Lithuania, for instance, has 588 VASPs, compared to Germany with 12, according to recent data from VASPnet.
Transition period
MiCA’s grandfathering period will also affect where firms apply for licences, Lima said.
The grandfathering period is a transition starting December 30, during which companies can transition to the stricter CASP regime.
Countries can give crypto firms up to an additional 18 months from December 30, though the EU securities markets watchdog recommends a 12-month grandfathering period.
In weighing how long to give firms to transition to the CASP regime, countries will have considered “how internally prepared they are to process applications, the gap between MiCA and their existing regime, and the number of firms currently registered in their jurisdictions — all factors that influence the workload associated with the transition,” Lima said.
Some countries have announced their transitions, while others have not, he added.
Among those that have announced:
- France will allow an 18-month ramp-up period. The country already has a MiCA-like regime in place.

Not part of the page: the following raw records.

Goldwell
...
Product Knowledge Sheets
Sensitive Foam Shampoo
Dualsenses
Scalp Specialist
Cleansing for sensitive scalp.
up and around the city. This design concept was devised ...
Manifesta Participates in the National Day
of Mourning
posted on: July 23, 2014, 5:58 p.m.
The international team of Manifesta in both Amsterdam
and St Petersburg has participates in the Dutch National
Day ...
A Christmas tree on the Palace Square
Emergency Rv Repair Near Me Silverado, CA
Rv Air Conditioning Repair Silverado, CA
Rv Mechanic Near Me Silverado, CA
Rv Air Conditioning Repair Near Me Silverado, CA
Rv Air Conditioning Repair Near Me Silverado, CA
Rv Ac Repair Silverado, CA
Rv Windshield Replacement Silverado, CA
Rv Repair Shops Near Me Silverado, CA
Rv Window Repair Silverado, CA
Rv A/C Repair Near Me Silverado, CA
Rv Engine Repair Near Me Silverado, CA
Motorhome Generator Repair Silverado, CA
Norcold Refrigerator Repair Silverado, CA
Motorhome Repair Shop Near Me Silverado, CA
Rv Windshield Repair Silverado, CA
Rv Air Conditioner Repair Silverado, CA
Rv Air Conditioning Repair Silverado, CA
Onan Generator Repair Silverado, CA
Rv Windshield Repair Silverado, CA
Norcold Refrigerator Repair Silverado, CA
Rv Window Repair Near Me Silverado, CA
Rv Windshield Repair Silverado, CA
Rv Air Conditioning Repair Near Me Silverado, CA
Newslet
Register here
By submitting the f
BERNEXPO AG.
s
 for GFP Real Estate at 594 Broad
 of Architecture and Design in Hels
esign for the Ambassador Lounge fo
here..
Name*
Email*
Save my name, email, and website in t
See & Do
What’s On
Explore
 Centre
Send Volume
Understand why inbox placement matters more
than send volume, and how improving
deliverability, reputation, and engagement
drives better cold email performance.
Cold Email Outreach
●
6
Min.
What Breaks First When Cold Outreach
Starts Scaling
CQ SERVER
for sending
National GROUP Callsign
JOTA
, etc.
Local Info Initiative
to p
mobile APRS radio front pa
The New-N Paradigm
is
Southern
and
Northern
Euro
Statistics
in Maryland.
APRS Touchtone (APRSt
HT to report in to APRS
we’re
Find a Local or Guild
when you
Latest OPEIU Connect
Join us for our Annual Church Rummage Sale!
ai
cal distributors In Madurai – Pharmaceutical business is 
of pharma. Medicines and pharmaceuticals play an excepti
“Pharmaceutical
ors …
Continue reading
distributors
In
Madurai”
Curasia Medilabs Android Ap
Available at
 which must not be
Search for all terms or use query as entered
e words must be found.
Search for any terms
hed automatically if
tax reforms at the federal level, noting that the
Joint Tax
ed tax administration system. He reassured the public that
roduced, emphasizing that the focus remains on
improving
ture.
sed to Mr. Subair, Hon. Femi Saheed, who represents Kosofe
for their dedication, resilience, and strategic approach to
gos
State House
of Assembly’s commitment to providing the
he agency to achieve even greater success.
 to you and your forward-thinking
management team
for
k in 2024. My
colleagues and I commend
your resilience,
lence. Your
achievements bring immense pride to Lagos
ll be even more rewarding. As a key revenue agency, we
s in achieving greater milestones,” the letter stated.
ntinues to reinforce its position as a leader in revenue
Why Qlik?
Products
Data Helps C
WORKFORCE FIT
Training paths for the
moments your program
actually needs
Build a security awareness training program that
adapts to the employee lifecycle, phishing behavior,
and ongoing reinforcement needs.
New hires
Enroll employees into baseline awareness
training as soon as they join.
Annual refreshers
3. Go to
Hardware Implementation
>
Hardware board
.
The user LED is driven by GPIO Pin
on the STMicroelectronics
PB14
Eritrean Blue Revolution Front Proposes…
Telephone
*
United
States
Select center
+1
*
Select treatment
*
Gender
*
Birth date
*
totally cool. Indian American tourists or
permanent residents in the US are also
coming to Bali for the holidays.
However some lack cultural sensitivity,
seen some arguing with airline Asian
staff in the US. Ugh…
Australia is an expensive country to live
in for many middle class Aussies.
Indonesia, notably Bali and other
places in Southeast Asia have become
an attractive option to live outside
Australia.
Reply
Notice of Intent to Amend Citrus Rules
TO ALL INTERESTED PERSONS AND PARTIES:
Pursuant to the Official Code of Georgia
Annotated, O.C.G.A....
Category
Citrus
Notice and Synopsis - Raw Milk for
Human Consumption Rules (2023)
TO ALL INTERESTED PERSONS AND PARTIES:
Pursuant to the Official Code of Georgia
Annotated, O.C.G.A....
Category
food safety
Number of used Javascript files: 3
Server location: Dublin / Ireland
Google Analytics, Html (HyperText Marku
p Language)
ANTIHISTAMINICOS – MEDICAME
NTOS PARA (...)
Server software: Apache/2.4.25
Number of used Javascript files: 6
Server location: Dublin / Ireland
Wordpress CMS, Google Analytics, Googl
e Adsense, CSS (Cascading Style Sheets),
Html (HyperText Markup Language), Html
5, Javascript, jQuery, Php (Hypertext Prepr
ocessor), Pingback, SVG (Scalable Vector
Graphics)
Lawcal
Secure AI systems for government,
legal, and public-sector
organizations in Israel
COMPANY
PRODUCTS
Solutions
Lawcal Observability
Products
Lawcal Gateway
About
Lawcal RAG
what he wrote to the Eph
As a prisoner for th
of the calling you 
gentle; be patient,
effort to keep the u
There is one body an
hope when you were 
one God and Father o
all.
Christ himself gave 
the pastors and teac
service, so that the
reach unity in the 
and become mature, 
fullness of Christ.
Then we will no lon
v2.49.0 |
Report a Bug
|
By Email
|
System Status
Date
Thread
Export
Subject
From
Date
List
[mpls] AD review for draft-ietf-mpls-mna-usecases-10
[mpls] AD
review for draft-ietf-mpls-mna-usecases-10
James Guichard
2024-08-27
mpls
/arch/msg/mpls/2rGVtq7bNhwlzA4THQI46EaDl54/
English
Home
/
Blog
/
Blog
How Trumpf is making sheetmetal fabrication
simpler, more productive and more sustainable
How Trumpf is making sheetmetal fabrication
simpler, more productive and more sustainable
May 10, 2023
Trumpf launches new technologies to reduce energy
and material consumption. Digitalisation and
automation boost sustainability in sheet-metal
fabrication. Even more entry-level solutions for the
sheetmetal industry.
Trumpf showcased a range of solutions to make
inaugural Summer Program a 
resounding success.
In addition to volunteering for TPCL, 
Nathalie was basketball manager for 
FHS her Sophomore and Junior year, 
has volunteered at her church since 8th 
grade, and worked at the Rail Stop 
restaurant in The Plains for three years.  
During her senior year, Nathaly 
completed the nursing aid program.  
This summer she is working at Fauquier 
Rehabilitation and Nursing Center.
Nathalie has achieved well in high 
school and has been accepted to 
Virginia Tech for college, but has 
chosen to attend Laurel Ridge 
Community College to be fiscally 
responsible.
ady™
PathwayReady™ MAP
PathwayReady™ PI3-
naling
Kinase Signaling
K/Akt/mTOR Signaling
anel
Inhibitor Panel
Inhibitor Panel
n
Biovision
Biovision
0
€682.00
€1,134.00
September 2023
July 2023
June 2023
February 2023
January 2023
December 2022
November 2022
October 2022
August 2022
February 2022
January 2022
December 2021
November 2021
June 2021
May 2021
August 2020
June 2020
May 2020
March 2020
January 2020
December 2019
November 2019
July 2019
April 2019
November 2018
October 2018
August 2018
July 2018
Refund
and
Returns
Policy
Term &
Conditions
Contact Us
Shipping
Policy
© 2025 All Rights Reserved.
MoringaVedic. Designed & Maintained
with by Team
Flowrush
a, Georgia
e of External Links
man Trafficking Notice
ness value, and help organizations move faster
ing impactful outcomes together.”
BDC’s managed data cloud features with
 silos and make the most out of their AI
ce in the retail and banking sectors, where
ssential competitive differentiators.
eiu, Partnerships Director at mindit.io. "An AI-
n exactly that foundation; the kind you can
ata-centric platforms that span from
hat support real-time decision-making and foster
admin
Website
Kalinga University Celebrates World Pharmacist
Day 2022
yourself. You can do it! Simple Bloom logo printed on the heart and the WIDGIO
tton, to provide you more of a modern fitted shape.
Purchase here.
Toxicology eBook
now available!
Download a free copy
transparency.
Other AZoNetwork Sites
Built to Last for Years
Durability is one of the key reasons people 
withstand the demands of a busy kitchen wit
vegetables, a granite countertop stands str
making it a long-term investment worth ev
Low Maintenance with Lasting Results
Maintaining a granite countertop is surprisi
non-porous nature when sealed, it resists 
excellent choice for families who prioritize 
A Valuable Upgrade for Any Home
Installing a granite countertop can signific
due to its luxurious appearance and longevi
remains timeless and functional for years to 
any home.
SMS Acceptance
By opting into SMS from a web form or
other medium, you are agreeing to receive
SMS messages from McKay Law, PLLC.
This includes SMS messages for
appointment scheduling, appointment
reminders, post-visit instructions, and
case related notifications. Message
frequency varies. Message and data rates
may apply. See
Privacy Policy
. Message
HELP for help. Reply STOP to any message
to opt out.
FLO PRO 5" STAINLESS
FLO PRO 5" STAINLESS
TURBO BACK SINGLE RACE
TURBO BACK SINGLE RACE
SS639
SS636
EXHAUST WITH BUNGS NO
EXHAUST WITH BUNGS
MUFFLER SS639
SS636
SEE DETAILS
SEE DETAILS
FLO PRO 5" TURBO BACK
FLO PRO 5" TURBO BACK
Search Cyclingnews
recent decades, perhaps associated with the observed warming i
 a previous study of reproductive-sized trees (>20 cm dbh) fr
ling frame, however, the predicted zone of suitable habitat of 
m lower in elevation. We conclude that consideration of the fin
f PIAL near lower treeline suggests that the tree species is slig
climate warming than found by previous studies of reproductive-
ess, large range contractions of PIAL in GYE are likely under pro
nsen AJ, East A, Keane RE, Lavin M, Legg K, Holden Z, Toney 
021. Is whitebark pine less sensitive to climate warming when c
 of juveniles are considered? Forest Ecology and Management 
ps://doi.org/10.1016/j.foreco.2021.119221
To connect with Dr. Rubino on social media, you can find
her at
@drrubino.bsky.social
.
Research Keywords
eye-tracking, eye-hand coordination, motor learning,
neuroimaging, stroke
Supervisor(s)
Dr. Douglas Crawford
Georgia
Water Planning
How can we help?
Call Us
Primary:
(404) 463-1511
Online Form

- Many countries — including Ireland, Germany, Spain, and Austria — are opting for the recommended 12-month transition.
- Lithuania — which has light-touch anti-money laundering requirements and a large number of registered VASPs — has gone for five months.
- The Netherlands will apply the MiCA regime on 30 December, and is already accepting applications.
Strategies
Crypto businesses are considering different strategies to take advantage of the uneven rollout, Lima said.
Some firms are looking to become compliant as soon as possible — by December 30 — which means they’ll be first to the post in passporting rights and grabbing EU market share.
“Others are opting to progress multiple applications in EU jurisdictions,” he said.
That approach allows a firm to benefit from a transition period in a reputable jurisdiction while they work on a MiCA application.
Still, time is running out, he said — local regulators are gearing up to start the MiCA application process.
“Soon, there will no longer be time to process new applicants.”
Some businesses don’t intend to ever become MiCA compliant, Lima said.
They are choosing instead to run for as long as they can before winding down operations.